“This is the new normal,” Kunsi said. “This is how it will be. These are the protocols, and how everything will be prepared for our trips.”
Sports director Mark Nutt told The News on Friday that the University of Buffalo soccer program has not had a positive test for a player or employee for Covid-19 since early October.
Riding the bus requires testing for athletes, coaches, coaches and soccer personnel. Players sit next to their roommates on flights. On buses, players are required to sit by windows rather than along aisles and cannot eat meals on the bus. Meeting rooms at the team hotel are also spaced apart, for social distancing. The same applies to eating with teammates, where the bulls eat three-player meals at a table and in shifts.
Roommates on road trips aren’t random or fool-proof either. Roommates are assigned based on players testing for Covid-19 at the same time, usually another person in the player’s site pool.

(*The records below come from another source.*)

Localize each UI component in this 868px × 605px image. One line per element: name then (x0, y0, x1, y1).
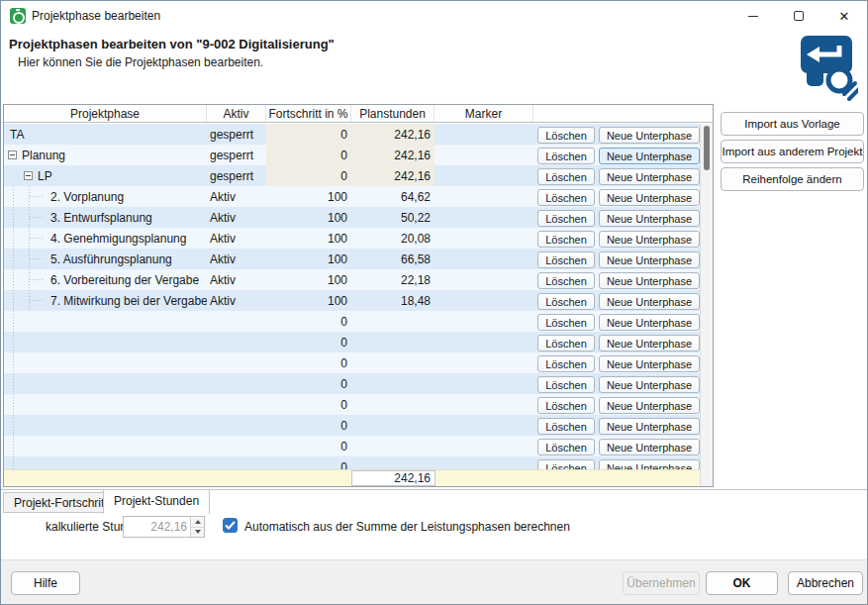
ok-button[interactable]: OK (706, 571, 778, 595)
new-subphase-button[interactable]: Neue Unterphase (599, 376, 700, 393)
phase-hours-cell[interactable]: 50,22 (351, 207, 434, 228)
phase-name-cell[interactable] (4, 436, 207, 456)
delete-phase-button[interactable]: Löschen (537, 148, 595, 164)
phase-progress-cell[interactable]: 0 (266, 311, 351, 332)
tab-projekt-stunden[interactable]: Projekt-Stunden (103, 489, 210, 514)
phase-status-cell[interactable]: Aktiv (207, 249, 266, 269)
phase-name-cell[interactable]: 5. Ausführungsplanung (4, 249, 207, 269)
phase-marker-cell[interactable] (434, 394, 533, 415)
delete-phase-button[interactable]: Löschen (537, 293, 595, 310)
phase-name-cell[interactable] (4, 353, 207, 373)
phase-progress-cell[interactable]: 0 (266, 373, 351, 394)
maximize-button[interactable] (776, 1, 821, 31)
column-header-planstunden[interactable]: Planstunden (351, 105, 434, 122)
phase-marker-cell[interactable] (434, 456, 533, 469)
phase-progress-cell[interactable]: 0 (266, 145, 351, 165)
phase-marker-cell[interactable] (434, 373, 533, 394)
delete-phase-button[interactable]: Löschen (537, 376, 595, 393)
collapse-expander-icon[interactable] (8, 151, 17, 159)
phase-status-cell[interactable]: Aktiv (207, 186, 266, 207)
phase-name-cell[interactable] (4, 456, 207, 469)
phase-name-cell[interactable] (4, 394, 207, 415)
new-subphase-button[interactable]: Neue Unterphase (599, 189, 700, 206)
delete-phase-button[interactable]: Löschen (537, 252, 595, 268)
import-vorlage-button[interactable]: Import aus Vorlage (721, 112, 864, 136)
phase-status-cell[interactable] (207, 373, 266, 394)
phase-marker-cell[interactable] (434, 207, 533, 228)
cancel-button[interactable]: Abbrechen (788, 571, 863, 595)
new-subphase-button[interactable]: Neue Unterphase (599, 418, 700, 435)
phase-progress-cell[interactable]: 0 (266, 415, 351, 436)
phase-hours-cell[interactable] (351, 353, 434, 373)
phase-progress-cell[interactable]: 0 (266, 394, 351, 415)
phase-name-cell[interactable] (4, 311, 207, 332)
phase-status-cell[interactable] (207, 456, 266, 469)
new-subphase-button[interactable]: Neue Unterphase (599, 210, 700, 227)
phase-name-cell[interactable]: 6. Vorbereitung der Vergabe (4, 269, 207, 290)
phase-marker-cell[interactable] (434, 228, 533, 249)
phase-hours-cell[interactable] (351, 436, 434, 456)
phase-marker-cell[interactable] (434, 124, 533, 145)
help-button[interactable]: Hilfe (11, 571, 80, 595)
phase-progress-cell[interactable]: 100 (266, 207, 351, 228)
phase-progress-cell[interactable]: 100 (266, 186, 351, 207)
phase-hours-cell[interactable]: 66,58 (351, 249, 434, 269)
auto-sum-checkbox[interactable] (223, 518, 238, 533)
phase-status-cell[interactable] (207, 415, 266, 436)
column-header-marker[interactable]: Marker (434, 105, 533, 122)
phase-hours-cell[interactable] (351, 373, 434, 394)
phase-hours-cell[interactable]: 242,16 (351, 124, 434, 145)
tab-projekt-fortschritt[interactable]: Projekt-Fortschritt (3, 492, 119, 513)
new-subphase-button[interactable]: Neue Unterphase (599, 127, 700, 144)
new-subphase-button[interactable]: Neue Unterphase (599, 314, 700, 331)
phase-progress-cell[interactable]: 0 (266, 124, 351, 145)
phase-status-cell[interactable]: gesperrt (207, 124, 266, 145)
phase-name-cell[interactable]: 2. Vorplanung (4, 186, 207, 207)
delete-phase-button[interactable]: Löschen (537, 418, 595, 435)
column-header-projektphase[interactable]: Projektphase (4, 105, 207, 122)
delete-phase-button[interactable]: Löschen (537, 355, 595, 372)
minimize-button[interactable] (730, 1, 776, 31)
phase-status-cell[interactable]: Aktiv (207, 269, 266, 290)
phase-marker-cell[interactable] (434, 165, 533, 186)
phase-progress-cell[interactable]: 100 (266, 269, 351, 290)
column-header-aktiv[interactable]: Aktiv (207, 105, 266, 122)
phase-name-cell[interactable]: TA (4, 124, 207, 145)
close-button[interactable]: ✕ (821, 1, 867, 31)
delete-phase-button[interactable]: Löschen (537, 314, 595, 331)
phase-progress-cell[interactable]: 0 (266, 332, 351, 353)
phase-status-cell[interactable]: Aktiv (207, 290, 266, 311)
new-subphase-button[interactable]: Neue Unterphase (599, 231, 700, 248)
phase-name-cell[interactable]: 3. Entwurfsplanung (4, 207, 207, 228)
phase-hours-cell[interactable]: 242,16 (351, 165, 434, 186)
phase-hours-cell[interactable]: 18,48 (351, 290, 434, 311)
phase-name-cell[interactable]: LP (4, 165, 207, 186)
new-subphase-button[interactable]: Neue Unterphase (599, 293, 700, 310)
new-subphase-button[interactable]: Neue Unterphase (599, 252, 700, 268)
new-subphase-button[interactable]: Neue Unterphase (599, 335, 700, 352)
delete-phase-button[interactable]: Löschen (537, 231, 595, 248)
phase-marker-cell[interactable] (434, 145, 533, 165)
new-subphase-button[interactable]: Neue Unterphase (599, 168, 700, 185)
delete-phase-button[interactable]: Löschen (537, 439, 595, 455)
scrollbar-thumb[interactable] (704, 126, 710, 170)
phase-status-cell[interactable] (207, 353, 266, 373)
phase-marker-cell[interactable] (434, 290, 533, 311)
import-projekt-button[interactable]: Import aus anderem Projekt (721, 140, 864, 163)
phase-marker-cell[interactable] (434, 415, 533, 436)
phase-marker-cell[interactable] (434, 249, 533, 269)
phase-hours-cell[interactable]: 64,62 (351, 186, 434, 207)
phase-progress-cell[interactable]: 0 (266, 165, 351, 186)
phase-marker-cell[interactable] (434, 332, 533, 353)
new-subphase-button[interactable]: Neue Unterphase (599, 439, 700, 455)
phase-hours-cell[interactable] (351, 394, 434, 415)
phase-name-cell[interactable] (4, 332, 207, 353)
phase-marker-cell[interactable] (434, 353, 533, 373)
phase-progress-cell[interactable]: 0 (266, 353, 351, 373)
delete-phase-button[interactable]: Löschen (537, 127, 595, 144)
phase-marker-cell[interactable] (434, 186, 533, 207)
delete-phase-button[interactable]: Löschen (537, 335, 595, 352)
phase-marker-cell[interactable] (434, 436, 533, 456)
phase-name-cell[interactable] (4, 373, 207, 394)
new-subphase-button[interactable]: Neue Unterphase (599, 459, 700, 469)
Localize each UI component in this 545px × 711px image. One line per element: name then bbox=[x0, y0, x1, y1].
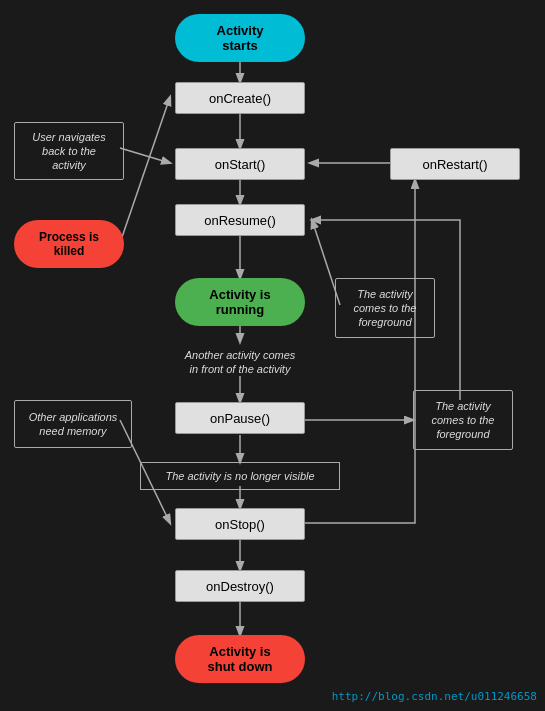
user-navigates-label: User navigates back to the activity bbox=[14, 122, 124, 180]
activity-foreground2-label: The activity comes to the foreground bbox=[413, 390, 513, 450]
on-resume-node: onResume() bbox=[175, 204, 305, 236]
process-killed-node: Activity is shut down Process is killed bbox=[14, 220, 124, 268]
on-resume-label: onResume() bbox=[204, 213, 276, 228]
activity-shutdown-label: Activity is shut down bbox=[208, 644, 273, 674]
svg-line-13 bbox=[120, 148, 170, 163]
on-stop-node: onStop() bbox=[175, 508, 305, 540]
activity-running-node: Activity is running bbox=[175, 278, 305, 326]
user-navigates-text: User navigates back to the activity bbox=[32, 130, 105, 173]
watermark: http://blog.csdn.net/u011246658 bbox=[332, 690, 537, 703]
another-activity-text: Another activity comes in front of the a… bbox=[185, 348, 296, 377]
on-pause-label: onPause() bbox=[210, 411, 270, 426]
another-activity-label: Another activity comes in front of the a… bbox=[160, 342, 320, 382]
activity-foreground1-label: The activity comes to the foreground bbox=[335, 278, 435, 338]
activity-foreground1-text: The activity comes to the foreground bbox=[354, 287, 417, 330]
activity-shutdown-node: Activity is shut down bbox=[175, 635, 305, 683]
on-start-label: onStart() bbox=[215, 157, 266, 172]
on-pause-node: onPause() bbox=[175, 402, 305, 434]
on-destroy-label: onDestroy() bbox=[206, 579, 274, 594]
no-longer-visible-label: The activity is no longer visible bbox=[140, 462, 340, 490]
on-stop-label: onStop() bbox=[215, 517, 265, 532]
on-restart-node: onRestart() bbox=[390, 148, 520, 180]
activity-starts-node: Activity starts bbox=[175, 14, 305, 62]
activity-foreground2-text: The activity comes to the foreground bbox=[432, 399, 495, 442]
on-create-label: onCreate() bbox=[209, 91, 271, 106]
on-restart-label: onRestart() bbox=[422, 157, 487, 172]
other-apps-text: Other applications need memory bbox=[29, 410, 118, 439]
other-apps-label: Other applications need memory bbox=[14, 400, 132, 448]
activity-running-label: Activity is running bbox=[209, 287, 270, 317]
on-start-node: onStart() bbox=[175, 148, 305, 180]
no-longer-visible-text: The activity is no longer visible bbox=[165, 469, 314, 483]
on-destroy-node: onDestroy() bbox=[175, 570, 305, 602]
activity-starts-label: Activity starts bbox=[217, 23, 264, 53]
svg-line-14 bbox=[120, 97, 170, 243]
process-killed-text: Process is killed bbox=[39, 230, 99, 258]
on-create-node: onCreate() bbox=[175, 82, 305, 114]
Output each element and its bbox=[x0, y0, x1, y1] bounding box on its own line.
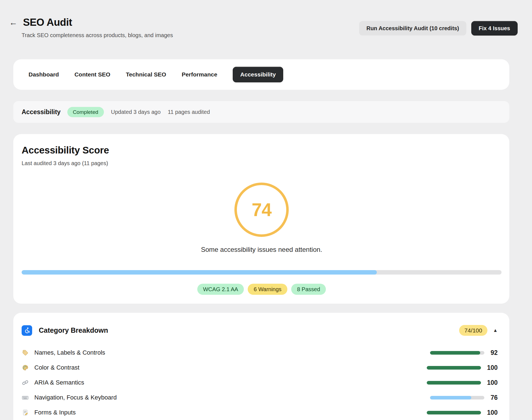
category-breakdown-card: Category Breakdown 74/100 ▲ Names, Label… bbox=[13, 313, 509, 420]
category-label: Names, Labels & Controls bbox=[34, 349, 105, 356]
score-badges: WCAG 2.1 AA6 Warnings8 Passed bbox=[22, 284, 502, 295]
category-row: Navigation, Focus & Keyboard76 bbox=[22, 390, 498, 405]
category-bar-track bbox=[427, 381, 481, 385]
score-message: Some accessibility issues need attention… bbox=[22, 246, 502, 253]
category-score-badge: 74/100 bbox=[459, 325, 487, 336]
score-badge-wcag-2-1-aa: WCAG 2.1 AA bbox=[197, 284, 244, 295]
score-badge-6-warnings: 6 Warnings bbox=[248, 284, 287, 295]
score-card-subtitle: Last audited 3 days ago (11 pages) bbox=[22, 160, 502, 167]
collapse-triangle-icon[interactable]: ▲ bbox=[493, 328, 498, 333]
run-accessibility-audit-button[interactable]: Run Accessibility Audit (10 credits) bbox=[359, 21, 466, 35]
score-value: 74 bbox=[252, 199, 271, 220]
category-bar-fill bbox=[430, 396, 471, 399]
category-bar-fill bbox=[427, 381, 481, 385]
back-arrow-icon[interactable]: ← bbox=[9, 18, 17, 27]
status-bar: Accessibility Completed Updated 3 days a… bbox=[13, 101, 509, 123]
category-bar-fill bbox=[427, 366, 481, 370]
category-row: Color & Contrast100 bbox=[22, 360, 498, 375]
category-title: Category Breakdown bbox=[39, 326, 108, 334]
category-bar-track bbox=[430, 351, 484, 355]
category-label: ARIA & Semantics bbox=[34, 379, 84, 386]
page-title: SEO Audit bbox=[23, 17, 72, 28]
seo-audit-page: ← SEO Audit Track SEO completeness acros… bbox=[0, 0, 532, 420]
category-bar-fill bbox=[430, 351, 480, 355]
memo-icon bbox=[22, 409, 29, 416]
tab-bar: DashboardContent SEOTechnical SEOPerform… bbox=[13, 59, 509, 90]
status-pages-audited: 11 pages audited bbox=[168, 109, 210, 115]
category-bar-track bbox=[430, 396, 484, 399]
tab-accessibility[interactable]: Accessibility bbox=[233, 67, 283, 82]
category-score: 100 bbox=[487, 409, 498, 416]
category-label: Color & Contrast bbox=[34, 364, 80, 371]
fix-issues-button[interactable]: Fix 4 Issues bbox=[471, 21, 518, 35]
category-label: Forms & Inputs bbox=[34, 409, 76, 416]
page-subtitle: Track SEO completeness across products, … bbox=[22, 32, 173, 39]
tab-technical-seo[interactable]: Technical SEO bbox=[126, 71, 166, 78]
header-actions: Run Accessibility Audit (10 credits) Fix… bbox=[359, 21, 518, 35]
score-badge-8-passed: 8 Passed bbox=[291, 284, 326, 295]
keyboard-icon bbox=[22, 394, 29, 401]
category-score: 76 bbox=[490, 394, 498, 401]
accessibility-icon bbox=[22, 325, 32, 336]
status-badge: Completed bbox=[67, 107, 104, 117]
category-label: Navigation, Focus & Keyboard bbox=[34, 394, 117, 401]
category-header: Category Breakdown 74/100 ▲ bbox=[22, 325, 498, 336]
category-bar-fill bbox=[427, 411, 481, 414]
category-score: 100 bbox=[487, 379, 498, 386]
category-row: ARIA & Semantics100 bbox=[22, 375, 498, 390]
tag-icon bbox=[22, 349, 29, 356]
status-updated: Updated 3 days ago bbox=[111, 109, 161, 115]
category-row: Forms & Inputs100 bbox=[22, 405, 498, 420]
category-score: 92 bbox=[490, 349, 498, 357]
score-progress-track bbox=[22, 270, 502, 275]
tab-performance[interactable]: Performance bbox=[182, 71, 217, 78]
category-score: 100 bbox=[487, 364, 498, 372]
accessibility-score-card: Accessibility Score Last audited 3 days … bbox=[13, 134, 509, 304]
tab-dashboard[interactable]: Dashboard bbox=[29, 71, 59, 78]
category-row: Names, Labels & Controls92 bbox=[22, 345, 498, 360]
status-title: Accessibility bbox=[22, 108, 61, 116]
tab-content-seo[interactable]: Content SEO bbox=[75, 71, 111, 78]
palette-icon bbox=[22, 364, 29, 371]
link-icon bbox=[22, 379, 29, 386]
page-header: ← SEO Audit Track SEO completeness acros… bbox=[9, 17, 173, 39]
category-rows: Names, Labels & Controls92Color & Contra… bbox=[22, 345, 498, 420]
category-bar-track bbox=[427, 366, 481, 370]
score-progress-fill bbox=[22, 270, 377, 275]
score-card-title: Accessibility Score bbox=[22, 145, 502, 156]
score-circle: 74 bbox=[234, 183, 289, 237]
category-bar-track bbox=[427, 411, 481, 414]
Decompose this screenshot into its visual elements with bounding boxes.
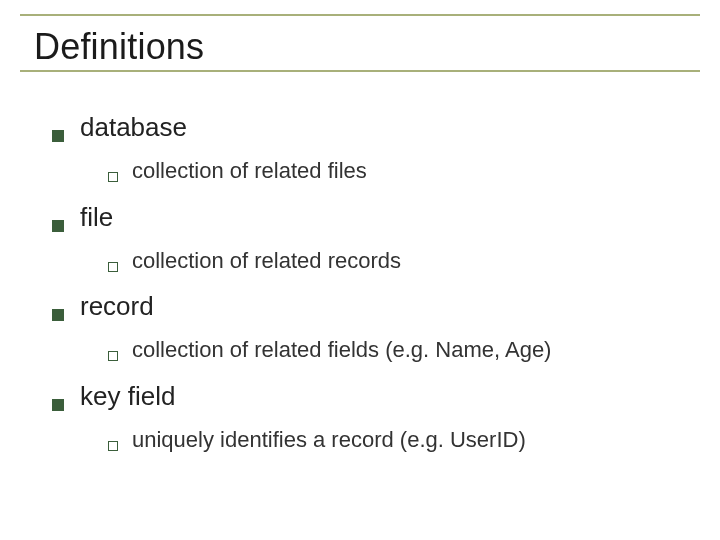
bullet-hollow-icon [108,262,118,272]
definition-text: uniquely identifies a record (e.g. UserI… [132,426,526,455]
term-row: database [52,112,692,143]
definitions-list: database collection of related files fil… [52,112,692,454]
term-label: file [80,202,113,233]
definition-text: collection of related files [132,157,367,186]
title-rule-top [20,14,700,16]
bullet-solid-icon [52,399,64,411]
term-row: record [52,291,692,322]
bullet-hollow-icon [108,172,118,182]
term-label: key field [80,381,175,412]
bullet-hollow-icon [108,351,118,361]
bullet-solid-icon [52,309,64,321]
term-row: key field [52,381,692,412]
bullet-solid-icon [52,220,64,232]
term-row: file [52,202,692,233]
definition-row: collection of related fields (e.g. Name,… [108,336,692,365]
bullet-solid-icon [52,130,64,142]
definition-row: uniquely identifies a record (e.g. UserI… [108,426,692,455]
bullet-hollow-icon [108,441,118,451]
term-label: database [80,112,187,143]
definition-text: collection of related records [132,247,401,276]
definition-row: collection of related files [108,157,692,186]
title-rule-bottom [20,70,700,72]
term-label: record [80,291,154,322]
slide-title: Definitions [34,26,692,68]
definition-text: collection of related fields (e.g. Name,… [132,336,551,365]
definition-row: collection of related records [108,247,692,276]
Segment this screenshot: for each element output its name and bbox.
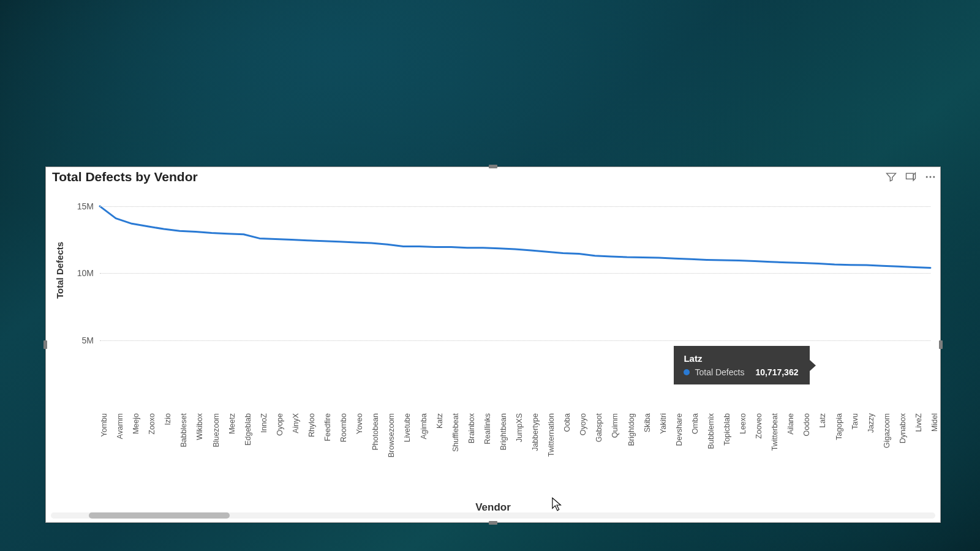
x-tick-label: Roombo xyxy=(339,413,348,442)
x-tick-label: JumpXS xyxy=(515,413,524,442)
x-tick-label: Edgeblab xyxy=(244,413,252,446)
x-tick-label: Brainbox xyxy=(467,413,476,443)
x-tick-label: Yombu xyxy=(100,413,108,437)
x-tick-label: LiveZ xyxy=(914,413,923,432)
x-tick-label: Photobean xyxy=(371,413,380,450)
x-tick-label: Dynabox xyxy=(899,413,907,443)
mouse-cursor xyxy=(552,497,563,513)
x-tick-label: Agimba xyxy=(420,413,428,439)
x-tick-label: Wikibox xyxy=(195,413,204,440)
grid-line xyxy=(100,340,930,341)
x-tick-label: Skiba xyxy=(643,413,652,432)
x-tick-label: Tavu xyxy=(851,413,859,429)
tooltip-value: 10,717,362 xyxy=(755,367,798,377)
y-tick-label: 10M xyxy=(77,268,94,278)
grid-line xyxy=(100,273,930,274)
x-tick-label: Gigazoom xyxy=(883,413,891,448)
x-tick-label: Shufflebeat xyxy=(451,413,460,452)
svg-point-1 xyxy=(926,176,928,178)
x-tick-label: Brightbean xyxy=(499,413,508,450)
tooltip-category: Latz xyxy=(684,353,800,364)
x-tick-label: Ailane xyxy=(786,413,795,435)
resize-handle-bottom[interactable] xyxy=(489,521,497,525)
x-tick-label: Babbleset xyxy=(179,413,188,448)
x-tick-label: Yoveo xyxy=(355,413,364,434)
x-tick-label: Twitternation xyxy=(547,413,556,457)
resize-handle-left[interactable] xyxy=(43,340,47,349)
x-tick-label: Quimm xyxy=(611,413,619,438)
x-tick-label: Bluezoom xyxy=(212,413,221,448)
svg-point-2 xyxy=(930,176,932,178)
x-tick-label: Oyoyo xyxy=(579,413,587,435)
x-tick-label: Zooxo xyxy=(148,413,156,435)
x-tick-label: Avamm xyxy=(116,413,124,439)
x-tick-label: Zooveo xyxy=(755,413,763,439)
resize-handle-right[interactable] xyxy=(939,340,943,349)
x-axis-ticks: YombuAvammMeejoZooxoIzioBabblesetWikibox… xyxy=(100,413,930,493)
horizontal-scrollbar-thumb[interactable] xyxy=(89,512,230,519)
x-tick-label: Tagopia xyxy=(835,413,843,440)
focus-mode-icon[interactable] xyxy=(905,171,917,183)
svg-rect-0 xyxy=(907,173,914,179)
x-tick-label: Brightdog xyxy=(627,413,636,446)
filter-icon[interactable] xyxy=(885,171,897,183)
grid-line xyxy=(100,206,930,207)
x-tick-label: Latz xyxy=(818,413,827,428)
x-tick-label: Ooba xyxy=(563,413,571,432)
x-tick-label: Jazzy xyxy=(867,413,875,433)
x-tick-label: Leexo xyxy=(739,413,747,434)
x-tick-label: Meejo xyxy=(132,413,140,434)
y-axis-title: Total Defects xyxy=(55,242,65,299)
x-tick-label: Midel xyxy=(930,413,939,432)
x-tick-label: Livetube xyxy=(403,413,412,442)
x-tick-label: Devshare xyxy=(675,413,684,446)
x-tick-label: Browsezoom xyxy=(387,413,396,457)
x-tick-label: InnoZ xyxy=(260,413,268,433)
visual-header-icons xyxy=(885,171,937,183)
x-tick-label: Topicblab xyxy=(723,413,731,446)
x-tick-label: AinyX xyxy=(292,413,300,433)
more-options-icon[interactable] xyxy=(924,171,937,183)
x-tick-label: Izio xyxy=(164,413,172,425)
x-tick-label: Katz xyxy=(435,413,444,429)
x-tick-label: Omba xyxy=(691,413,699,434)
tooltip-caret xyxy=(810,360,816,371)
y-tick-label: 15M xyxy=(77,201,94,211)
x-tick-label: Twitterbeat xyxy=(771,413,779,451)
chart-tooltip: Latz Total Defects 10,717,362 xyxy=(674,346,810,384)
resize-handle-top[interactable] xyxy=(489,165,497,168)
horizontal-scrollbar[interactable] xyxy=(51,512,935,519)
chart-title: Total Defects by Vendor xyxy=(52,170,198,184)
x-tick-label: Rhyloo xyxy=(307,413,316,437)
x-tick-label: Yakitri xyxy=(659,413,668,434)
x-tick-label: Jabbertype xyxy=(531,413,540,451)
x-tick-label: Feedfire xyxy=(323,413,332,441)
y-tick-label: 5M xyxy=(82,335,94,345)
x-axis-title: Vendor xyxy=(475,501,511,514)
line-series xyxy=(100,206,930,268)
svg-point-3 xyxy=(933,176,935,178)
x-tick-label: Reallinks xyxy=(483,413,492,444)
tooltip-metric-label: Total Defects xyxy=(695,367,744,377)
x-tick-label: Meetz xyxy=(228,413,236,434)
tooltip-series-dot xyxy=(684,369,690,375)
x-tick-label: Bubblemix xyxy=(707,413,715,449)
x-tick-label: Gabspot xyxy=(595,413,603,442)
x-tick-label: Oodoo xyxy=(802,413,811,437)
chart-card[interactable]: Total Defects by Vendor Total Defects 5M… xyxy=(45,167,941,523)
x-tick-label: Oyope xyxy=(276,413,284,436)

“This is probably the most different thing we’ve encountered,” Vantress said. “This is one of those things that everyone is used to, in the world we live in now. You are kind of used to adapting to things that you weren’t going through.”
When the Bulls learned in September that the MAC would be playing college football this season, the Sports Department created a return to competition proposal that included travel protocols for UB’s three-way games.
The proposal, which The News got through a Freedom of Information Act request, stipulated that the soccer team would take a Covid-19 test the morning after their first leg. Returning to campus from an out-of-state trip, Bowles initially had to stay in what was called a “bubble” for a week, which meant not attending in-person class and monitoring Covid-19 test results.